The Issues Of Bankruptcy On Car (Finance)

It is important to understand how a Chapter 7 bankruptcy will affect your car ownership, particularly if you have a car loan. The first thing you have to decide, however, is whether you want to keep your car, or if you would prefer surrendering it. The rules generally are that if you have been unable to make payments on your vehicle, and the value of it is lower than your state’s predetermined exemption amount, then you can generally keep it. If you are not behind on your payments, the rules are different. Regardless, you must always start by filing a Statement of Intention (SOI).

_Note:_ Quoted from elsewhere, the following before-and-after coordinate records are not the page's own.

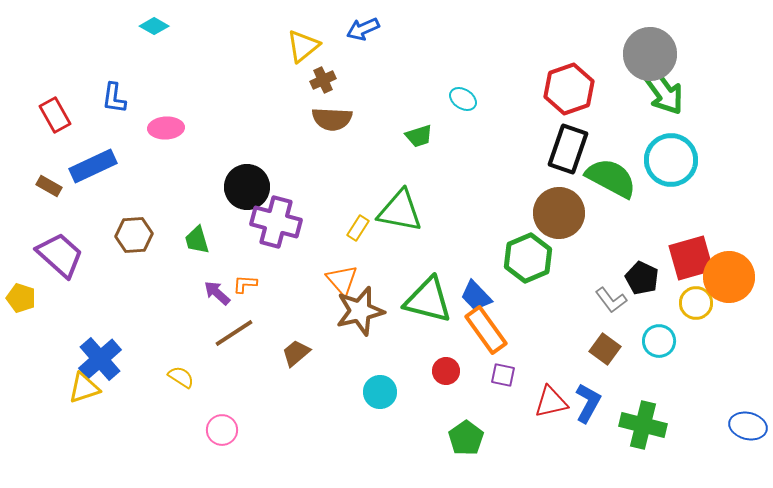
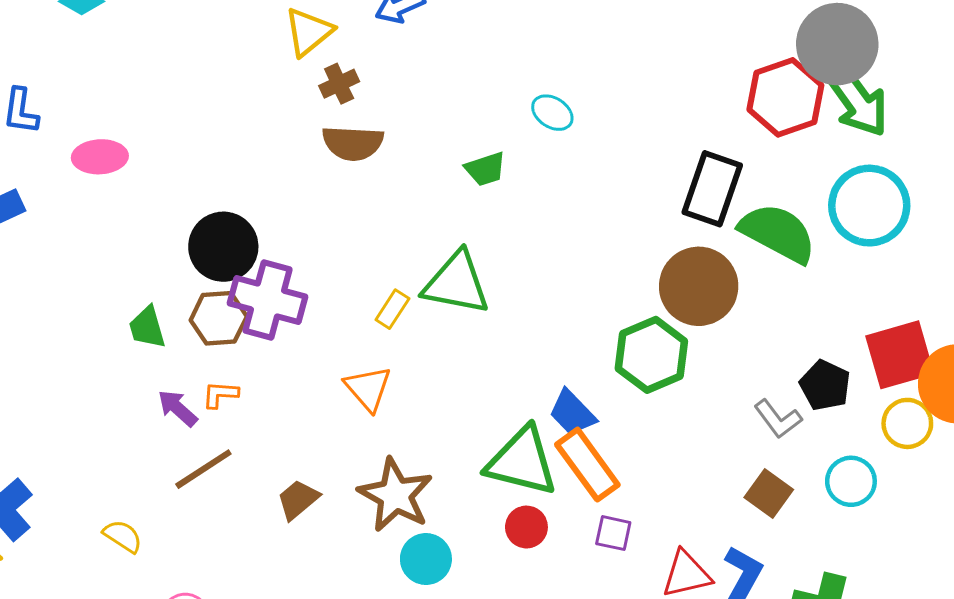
red hexagon: (569, 89) -> (785, 97), moved
brown hexagon: (134, 235) -> (219, 318), moved
green triangle: (428, 300) -> (522, 461), moved
brown star: (360, 311) -> (395, 495), moved, turned -30

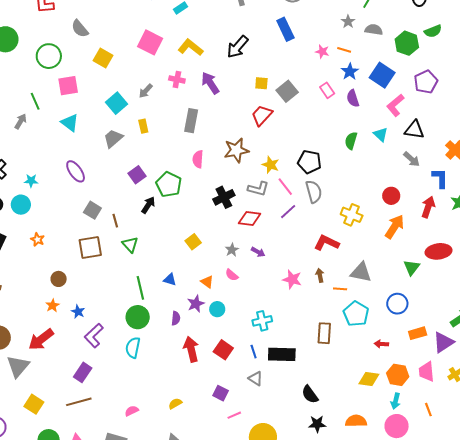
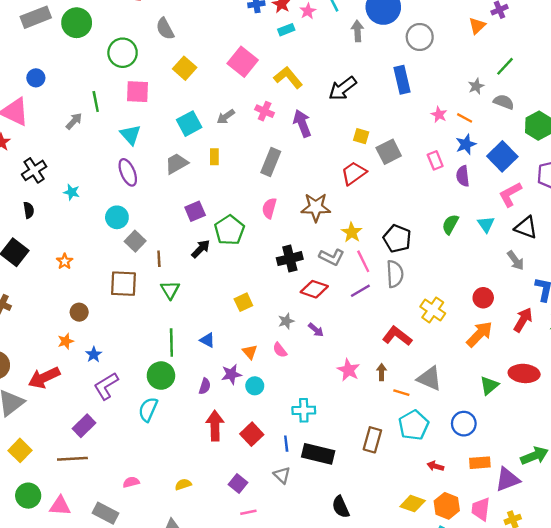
purple ellipse: (76, 171) -> (128, 172), moved
cyan circle: (21, 205) -> (117, 217), moved

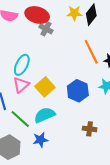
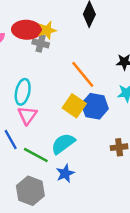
yellow star: (74, 13) -> (47, 30), moved
orange line: (91, 52) -> (83, 74), moved
yellow square: (45, 87) -> (74, 106), moved

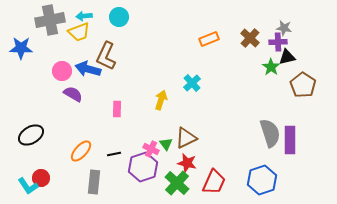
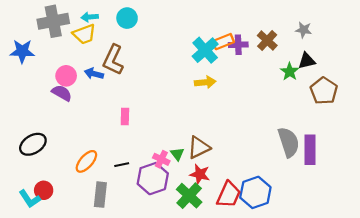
purple cross: (278, 42) -> (238, 45), moved
blue arrow: (88, 69) -> (94, 74), size x0.7
cyan cross: (192, 83) -> (205, 50), moved, size x1.4
purple semicircle: (73, 94) -> (62, 93), moved
yellow arrow: (161, 100) -> (205, 82), moved, turned 66
blue hexagon: (262, 180) -> (255, 192), moved

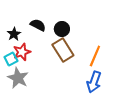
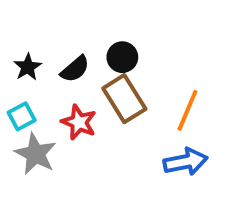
black semicircle: (38, 25) -> (75, 69), moved, turned 112
red star: (22, 52) -> (79, 122), moved, turned -30
blue arrow: (94, 82) -> (185, 162), turned -120

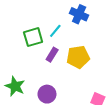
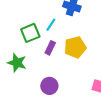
green star: (15, 86) -> (17, 63), moved

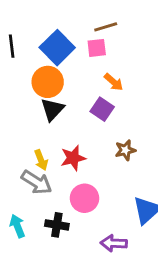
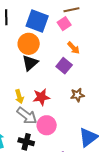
blue square: (57, 48) -> (37, 21), turned -30
pink square: (97, 48) -> (64, 24), turned -32
gray arrow: (37, 182) -> (27, 116), moved

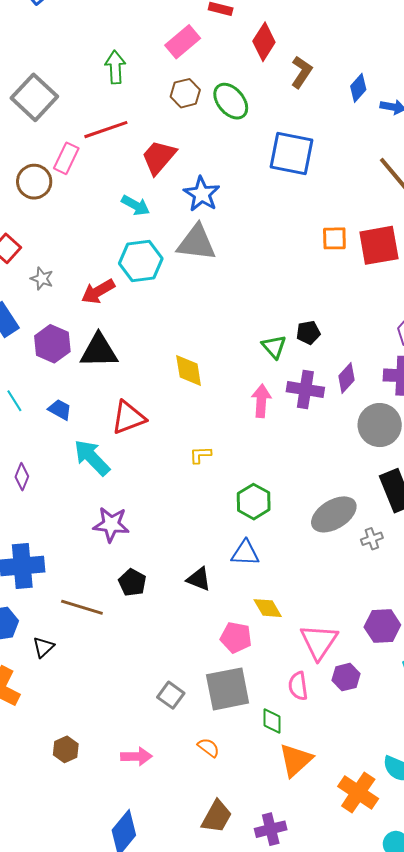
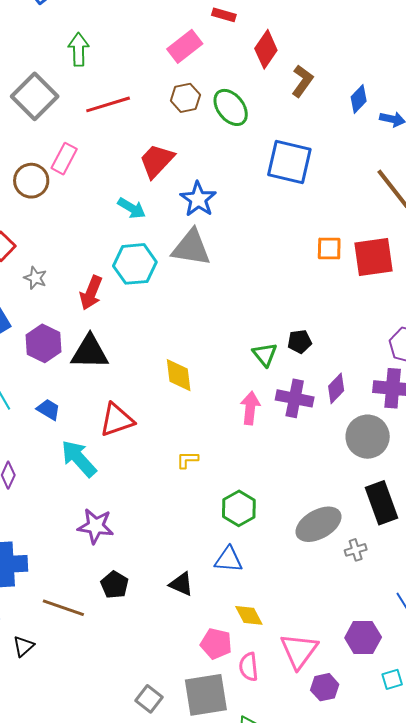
green arrow: (115, 67) -> (79, 49), moved
red line: (106, 130) -> (108, 104), moved
red arrow: (98, 291) -> (91, 293), turned -40
pink semicircle: (298, 686) -> (249, 667), moved

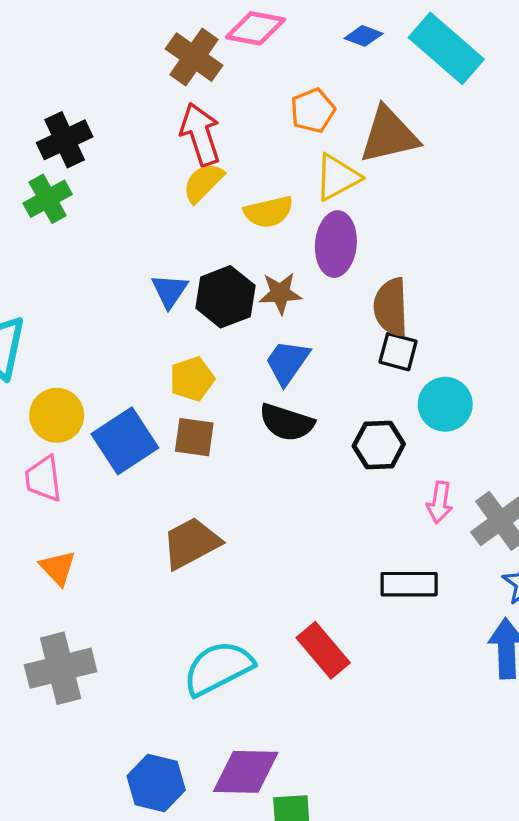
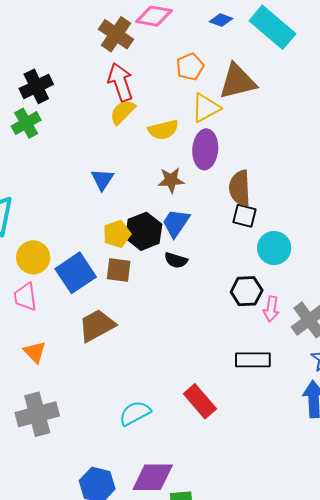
black hexagon: (225, 297) -> (144, 231), moved
black semicircle: (287, 422) -> (176, 260), size x0.7
black hexagon: (379, 445) -> (247, 291), moved
brown trapezoid: (191, 543) -> (97, 325), moved
cyan semicircle: (218, 668) -> (135, 413), size x0.7

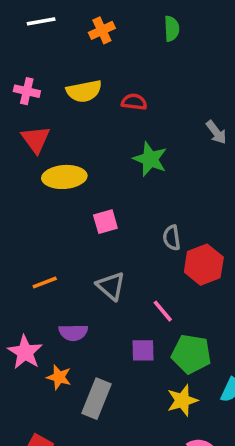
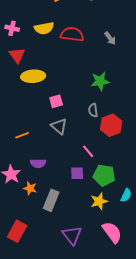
red semicircle: (134, 102) -> (72, 34), size x1.6
gray arrow: (216, 132) -> (110, 38), moved
green star: (150, 159) -> (100, 81), moved, turned -30
gray triangle: (111, 286) -> (59, 126), moved

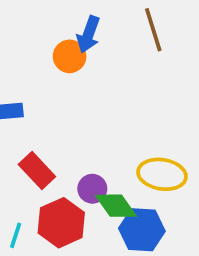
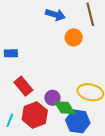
blue arrow: (88, 34) -> (55, 15), turned -96
orange circle: (70, 56) -> (74, 37), moved

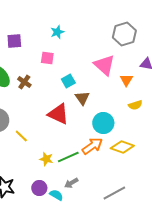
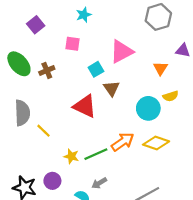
purple square: (14, 41) -> (36, 25), turned -35
pink triangle: (104, 65) -> (122, 52), moved, turned 50
brown cross: (24, 82) -> (47, 70), turned 32
cyan circle: (103, 123) -> (148, 108), moved
purple circle: (39, 188) -> (52, 181), moved

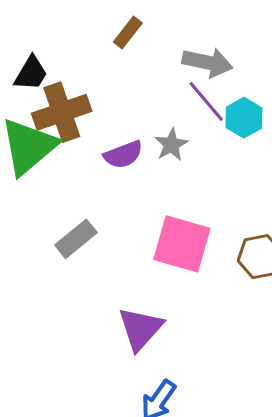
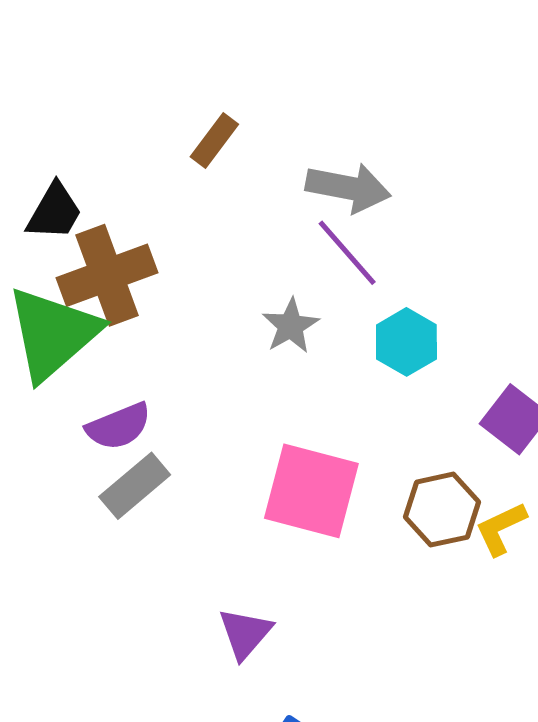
cyan hexagon: (244, 118) -> (406, 342), moved
purple semicircle: (123, 155) -> (119, 426), moved
purple triangle: (141, 329) -> (245, 633), size x0.7

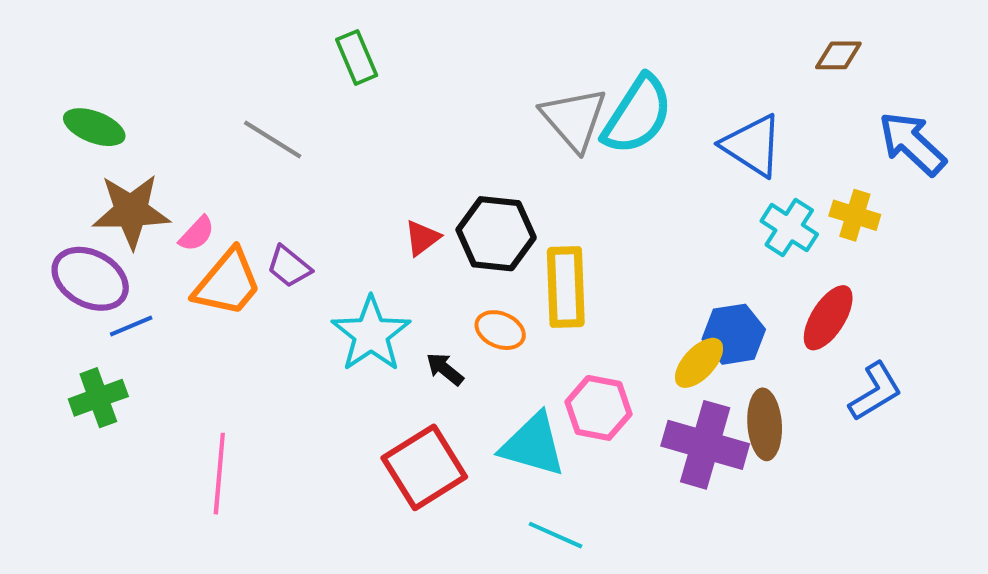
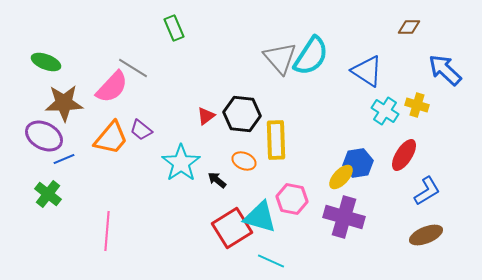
pink semicircle: (197, 234) -> (112, 87), moved, size x1.8
green cross: (98, 398) -> (48, 194), turned -32
brown ellipse: (765, 424) -> (426, 235), moved, turned 72
red square: (424, 467) -> (232, 228), moved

If you decide that you want to walk away from your vehicle, you will lose all liability for future payments. If you have been making regular payments on your vehicle and wish to keep it, then you must continue to make those payments. However, once your bankruptcy is finalized, you will have to either pay off the vehicle, or start a new contract on the remaining value (reaffirmation agreement). In most cases, lenders will simply continue to accept your regular payments, which means they have accepted your reaffirmation agreement. Do make sure you check with your lender whether this has actually happened. You should do this as soon as you have decided to file for Chapter 7, as it will also help you to complete the SOI correctly. Do consider carefully whether you want to reaffirm your contract. After all, you can get any remaining finance wiped off by simply surrendering your vehicle.

However, in most cases, people would prefer to keep their vehicle, which means negotiating a reaffirmation agreement. Once you indicate this on your SOI, the lender will write to you with the new terms of your contract. You do not have to accept this at face value, as you are able to negotiate and aim for a better deal. Remember that you hold all the cards here, since you can also surrender your vehicle, in which case the lender gets nothing. Don’t be afraid to push for a much lower payment or even a reduction in the principal. You never know, and the worst outcome would be for the lender to say no. If they do disagree with your proposal, they will send out a counter-offer and you can either agree to that, or you can continue to negotiate some more. Finally, the court has to agree to the new terms in your reaffirmation. Generally speaking, this doesn’t pose a problem, unless you have negotiated very poor new terms.